Remix.run Logo
bsghirt 4 days ago

Can you provide a reproducible example of how sorting rows can lead to unrecoverable data loss?

Also, commas in quoted strings are quite mainstream csv, but csvs with quoted strings containing unescaped newlines are extremely baroque. Criticism of csv based on the assumption that strings will contain newlines is not realistic.

IanCal 4 days ago | parent [-]

> Can you provide a reproducible example of how sorting rows can lead to unrecoverable data loss?

This was in the context of having it in a place humans can edit it directly so the case here is sorting rows by sorting lines. CSV has this wonderful property when editing - anything that doesn't parse it in then out to ensure that it is a valid file lets you write out a broken file if you mess it up - and in addition has the property that the record delimiter is an exceptionally common element in text.

So to answer your question, sure - take a csv file with newlines in some entries and sort the lines. You can restore it if you don't have two entries with newlines in the same field, and then only if you know it was exactly valid to start with, extra commas anywhere etc.

> csvs with quoted strings containing unescaped newlines are extremely baroque

No, they're all over the place. If you don't think so I don't believe you've worked with lots of real world csvs. Also, how do you know? How do you know your file doesn't contain them? Here's a fun fact - you can get to the point very easily where you *cannot programmatically tell*.

> Criticism of csv based on the assumption that strings will contain newlines is not realistic.

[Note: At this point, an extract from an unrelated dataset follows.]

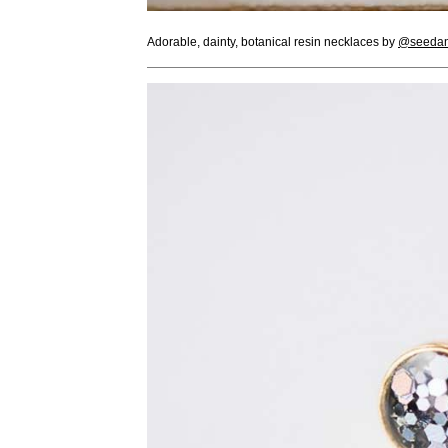
Adorable, dainty, botanical resin necklaces by
@seedan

It's a very common thing to happen though.

Let's imagine something. CSV doesn't exist. I'm proposing it to you. I tell you that the bytes used to split records is a very commonly occurring thing in text. But don't worry! You can escape this by putting in another character commonly used. Oh and to escape that use two of them :)

Would you tell me to use something else? That you could foresee this causing problems?

bsghirt 4 days ago | parent [-]

I would tell you to escape the newlines. Then you would know as much about CSV with multiline text in it as most other people in the world.

IanCal 4 days ago | parent [-]

This is about dealing with csv files in the wild not about whether you can craft the perfect csv file. I have had years dealing with actual csv files from all corners of the world and all corners of sanity.

bsghirt 3 days ago | parent [-]

Are the CSVs with literal newlines in string fields in the room with us right now?

IanCal 3 days ago | parent [-]

They're definitely in the room I'm in, yes.